Oasis has long worn its psychedelic influences on its sleeve, and on its latest album, "Dig Out Your Soul," the band often sounds as though it wishes it were 1969 all over again. There's a forward motion to the backward glances, but the spiritual-philosophical bent of many of the songs suggests that brothers Noel and Liam Gallagher preferred the era when rock stars set out to explore the meaning of life rather than maximize the monetization of their brand.

Noel Gallagher wrote six of the album's 11 songs -- with three from Liam and one apiece from bassist Andy Bell and rhythm guitarist Gem Archer -- and his are the most cryptically evocative.

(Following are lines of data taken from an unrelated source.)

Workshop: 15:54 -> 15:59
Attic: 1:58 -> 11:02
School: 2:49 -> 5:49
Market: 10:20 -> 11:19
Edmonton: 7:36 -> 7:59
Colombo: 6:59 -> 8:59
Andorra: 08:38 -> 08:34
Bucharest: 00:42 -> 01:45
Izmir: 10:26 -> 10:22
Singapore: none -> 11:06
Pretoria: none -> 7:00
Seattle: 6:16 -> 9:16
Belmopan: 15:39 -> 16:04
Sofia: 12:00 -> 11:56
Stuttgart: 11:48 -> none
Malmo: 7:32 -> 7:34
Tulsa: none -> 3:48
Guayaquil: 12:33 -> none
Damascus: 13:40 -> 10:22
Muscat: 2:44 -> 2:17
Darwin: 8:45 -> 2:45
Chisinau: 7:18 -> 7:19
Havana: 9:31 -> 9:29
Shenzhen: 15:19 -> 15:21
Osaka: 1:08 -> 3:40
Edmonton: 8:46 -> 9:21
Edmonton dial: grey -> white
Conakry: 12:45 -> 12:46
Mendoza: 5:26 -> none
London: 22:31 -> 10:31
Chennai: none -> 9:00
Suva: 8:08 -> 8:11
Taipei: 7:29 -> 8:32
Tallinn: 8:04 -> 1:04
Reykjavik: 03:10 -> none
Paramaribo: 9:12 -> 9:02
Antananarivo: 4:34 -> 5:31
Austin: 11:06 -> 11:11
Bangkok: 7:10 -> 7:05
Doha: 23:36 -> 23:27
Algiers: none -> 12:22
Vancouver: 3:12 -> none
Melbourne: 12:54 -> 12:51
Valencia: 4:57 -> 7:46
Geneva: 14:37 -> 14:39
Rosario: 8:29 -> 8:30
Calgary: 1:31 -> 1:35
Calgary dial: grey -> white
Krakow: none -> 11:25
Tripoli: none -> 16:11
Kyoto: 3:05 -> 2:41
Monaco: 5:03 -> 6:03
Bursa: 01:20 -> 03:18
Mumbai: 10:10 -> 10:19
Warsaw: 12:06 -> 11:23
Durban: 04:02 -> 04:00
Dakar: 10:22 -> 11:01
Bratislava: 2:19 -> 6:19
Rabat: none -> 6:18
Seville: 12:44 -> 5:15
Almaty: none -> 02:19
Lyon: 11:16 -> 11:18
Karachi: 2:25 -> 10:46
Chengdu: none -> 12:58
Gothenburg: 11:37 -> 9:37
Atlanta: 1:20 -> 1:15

"The Turning" references the Rapture, fallen angels and a messiah in its sense of the impending arrival of something ominous, hopeful or both. "The Shock of the Lightning" might be an expression of physical or spiritual ecstasy, and its lyric "Love is a litany . . . a magical mystery" is yet another of this band's acknowledgments of its eternal debt to the Beatles.

There are likewise musical quotations from "Helter Skelter," "Dear Prudence" and other "White Album"-era Fab Four songs, along with nods to the Who circa "Tommy" and the Stones a la "2000 Light Years From Home."

Bell's "The Nature of Reality" delves headlong into existential questioning, with lyrical economy that's 180 degrees from Archer's wordy "To Be Where There's Life."

It all adds up to something fairly amorphous, but the band's crunching guitars and insinuating melodies provide a bracing contrast in this decade of weepy SLC (Sounds Like Coldplay) British rock.